Why is the manufacturer researching and marketing high-dose Lipitor so strongly? Here is one possibility: 80-mg Lipitor costs about $35 a month more than 10-mg Lipitor. That is $420 dollars per year per patient. Multiply this by about 5 million people (25 million already take statins), and the company nets an additional $2.1 billion dollars each year. It appears that the manufacturer would not only like to get more people on Lipitor, but also more Lipitor users on high-dose Lipitor. Yet, there are many ways to obtain proper treatment with statins and still minimize costs. One way is with the low-dose approach. (Chapter 11 of my book, “How to Reduce Statin Costs by Fifty Percent or More,” lists six ways to save substantially with statin therapy.)
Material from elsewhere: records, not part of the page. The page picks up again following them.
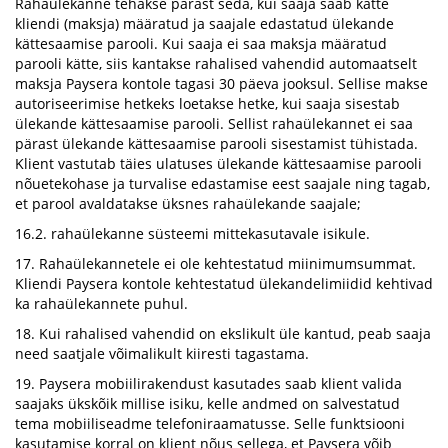
Rahaülekanne tehakse pärast seda, kui saaja saab kätte
kliendi (maksja) määratud ja saajale edastatud ülekande
kättesaamise parooli. Kui saaja ei saa maksja määratud
parooli kätte, siis kantakse rahalised vahendid automaatselt
maksja Paysera kontole tagasi 30 päeva jooksul. Sellise makse
autoriseerimise hetkeks loetakse hetke, kui saaja sisestab
ülekande kättesaamise parooli. Sellist rahaülekannet ei saa
pärast ülekande kättesaamise parooli sisestamist tühistada.
Klient vastutab täies ulatuses ülekande kättesaamise parooli
nõuetekohase ja turvalise edastamise eest saajale ning tagab,
et parool avaldatakse üksnes rahaülekande saajale;
16.2. rahaülekanne süsteemi mittekasutavale isikule.
17. Rahaülekannetele ei ole kehtestatud miinimumsummat.
Kliendi Paysera kontole kehtestatud ülekandelimiidid kehtivad
ka rahaülekannete puhul.
18. Kui rahalised vahendid on ekslikult üle kantud, peab saaja
need saatjale võimalikult kiiresti tagastama.
19. Paysera mobiilirakendust kasutades saab klient valida
saajaks ükskõik millise isiku, kelle andmed on salvestatud
tema mobiiliseadme telefoniraamatusse. Selle funktsiooni
kasutamise korral on klient nõus sellega, et Paysera võib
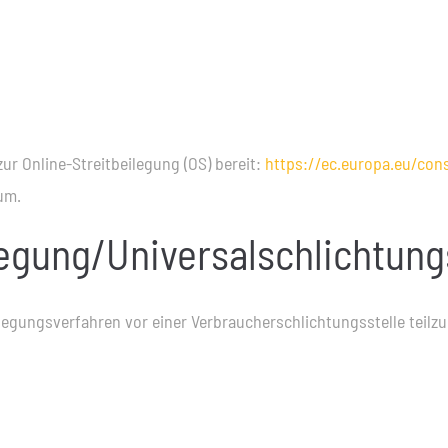
ur Online-Streitbeilegung (OS) bereit:
https://ec.europa.eu/co
um.
legung/Universal­schlichtungs
beilegungsverfahren vor einer Verbraucherschlichtungsstelle teil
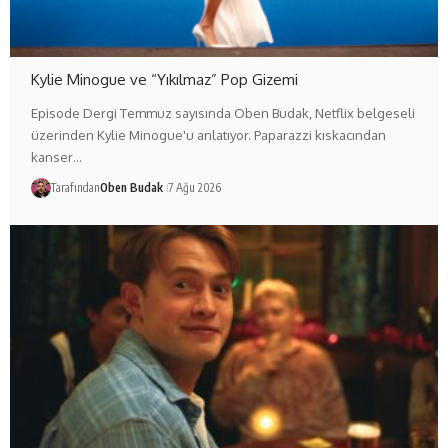
Kylie Minogue ve “Yıkılmaz” Pop Gizemi
Episode Dergi Temmuz sayısında Oben Budak, Netflix belgeseli
üzerinden Kylie Minogue'u anlatıyor. Paparazzi kıskacından
kanser…
Tarafından
Oben Budak
7 Ağu 2026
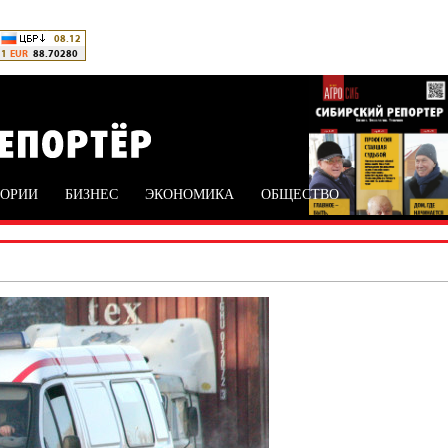
ТОРИИ
БИЗНЕС
ЭКОНОМИКА
ОБЩЕСТВО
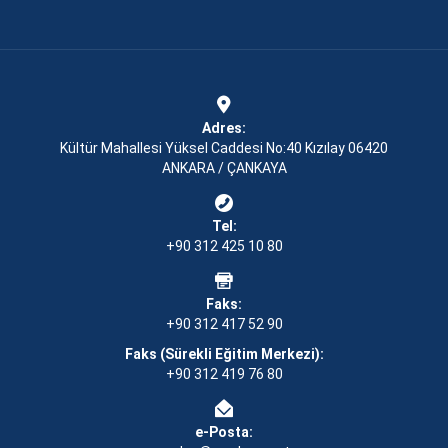
Adres:
Kültür Mahallesi Yüksel Caddesi No:40 Kızılay 06420
ANKARA / ÇANKAYA
Tel:
+90 312 425 10 80
Faks:
+90 312 417 52 90
Faks (Sürekli Eğitim Merkezi):
+90 312 419 76 80
e-Posta:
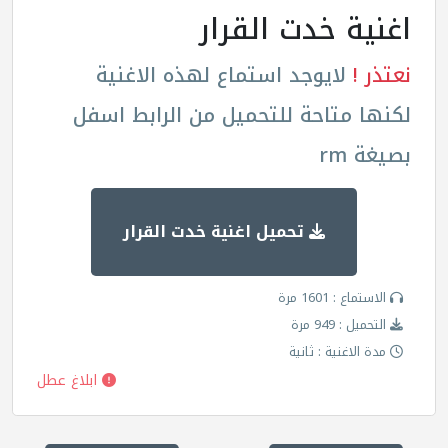
اغنية خدت القرار
نعتذر !
لايوجد استماع لهذه الاغنية
لكنها متاحة للتحميل من الرابط اسفل
بصيغة rm
تحميل اغنية خدت القرار
الاستماع : 1601 مرة
التحميل : 949 مرة
مدة الاغنية : ثانية
ابلاغ عطل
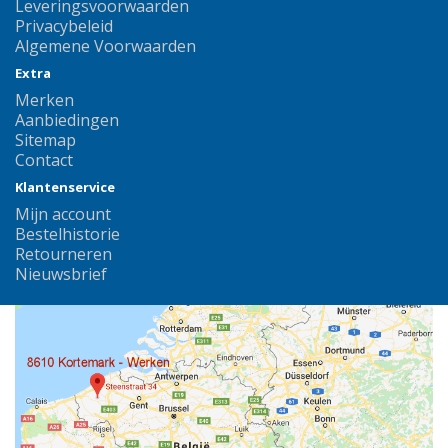
Leveringsvoorwaarden
Privacybeleid
Algemene Voorwaarden
Extra
Merken
Aanbiedingen
Sitemap
Contact
Klantenservice
Mijn account
Bestelhistorie
Retourneren
Nieuwsbrief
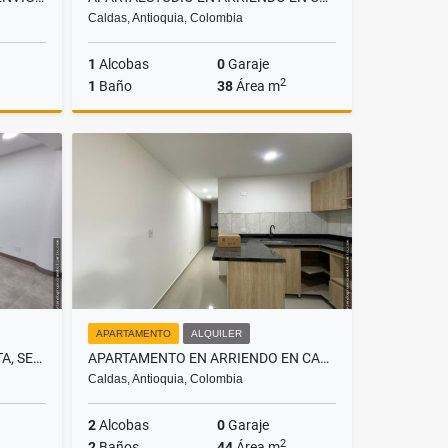
Caldas, Antioquia, Colombia
1
Alcobas
0
Garaje
2
1
Baño
38
Área m
Alquiler
Alquiler
.600.000
$1.700.000
APARTAMENTO
ALQUILER
OFICINA EN RENTA EN SABANETA, SECTOR BETANIA
APARTAMENTO EN ARRIENDO EN CALDAS, SECTOR PARQUE
Caldas, Antioquia, Colombia
2
Alcobas
0
Garaje
2
2
Baños
44
Área m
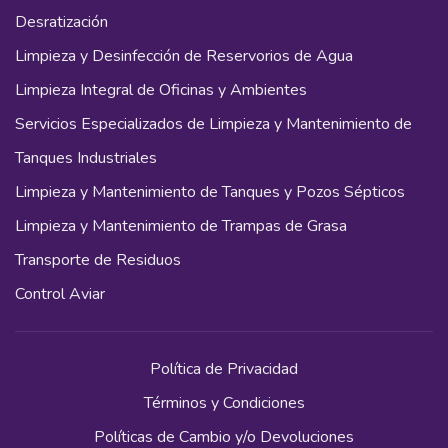
Desratización
Limpieza y Desinfección de Reservorios de Agua
Limpieza Integral de Oficinas y Ambientes
Servicios Especializados de Limpieza y Mantenimiento de
Tanques Industriales
Limpieza y Mantenimiento de Tanques y Pozos Sépticos
Limpieza y Mantenimiento de Trampas de Grasa
Transporte de Residuos
Control Aviar
Política de Privacidad
Términos y Condiciones
Políticas de Cambio y/o Devoluciones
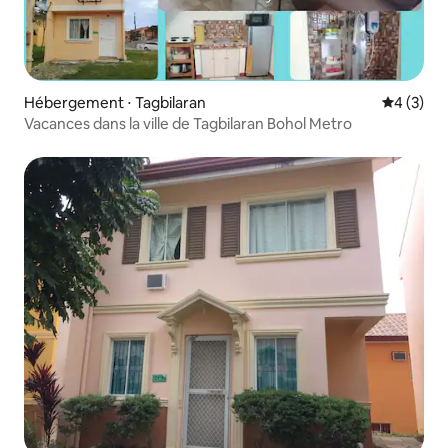
Hébergement ⋅ Tagbilaran
Évaluatio
4 (3)
Vacances dans la ville de Tagbilaran Bohol Metro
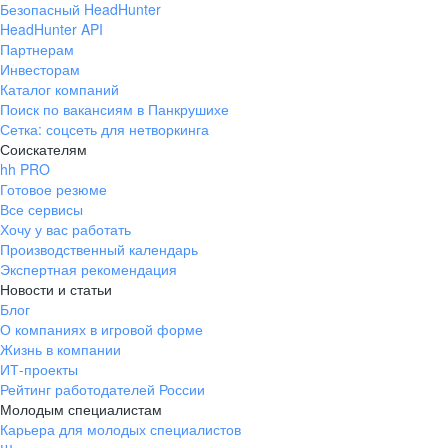
Безопасный HeadHunter
HeadHunter API
Партнерам
Инвесторам
Каталог компаний
Поиск по вакансиям в Панкрушихе
Сетка: соцсеть для нетворкинга
Соискателям
hh PRO
Готовое резюме
Все сервисы
Хочу у вас работать
Производственный календарь
Экспертная рекомендация
Новости и статьи
Блог
О компаниях в игровой форме
Жизнь в компании
ИТ-проекты
Рейтинг работодателей России
Молодым специалистам
Карьера для молодых специалистов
The high-dose Lipitor study raises another concern. Doctors are already prescribing statins at unnecessarily high doses to many people who do not need such intensive, risky treatment. High-dose statin studies and the intense media coverage are producing an environment of excessive statin use. Intensive therapy may be necessary for people with serious coronary disease, but there is no place for high-dose statin therapy for the much greater number of people with moderate cholesterol elevations. Most people with elevated cholesterol can reach their treatment goals with a proper diet (Chapter 10 in my book) and natural therapies (Chapters 8 and 9). Statins should be reserved for people who require drug therapy, and even then a “start-low go-slow” is less costly and safer.
For more information on who needs statins, how to use statins safety, how to prevent or handle statin side effects, and how to select the best diet and most effective natural supplements for reducing cholesterol (and other risk factors such as elevated C-reactive protein, homocysteine, etc.) and for promoting cardiovascular health — and how not to get overmedicated with high-dose Lipitor or other super-strong statins — click here for more information on my new book: What You Must Know About Statin Drugs and Their Natural Alternatives (Square One Publishers 2005).
References
1. LaRosa, JC, Grundy, SM, Waters, DD, et al. Intensive lipid lowering with atorvastatin in patients with stable coronary disease. New England Journal of Medicine 2005;352(14):1425-1435.
2. Pitt, B. Low-density lipoprotein cholesterol in patients with stable coronary heart disease — is it time to shift our goals? New England Journal of Medicine 2005;352(14):1483-1484.
NOTE TO READERS: The purpose of this E-Letter is solely informational and educational. The information herein should not be considered to be a substitute for the direct medical advice of your doctor, nor is it meant to encourage the diagnosis or treatment of any illness, disease, or other medical problem by laypersons. If you are under a physician’s care for any condition, he or she can advise you whether the information in this E-Letter is suitable for you. Readers should not make any changes in drugs, doses, or any other aspects of their medical treatment unless specifically directed to do so by their own doctors.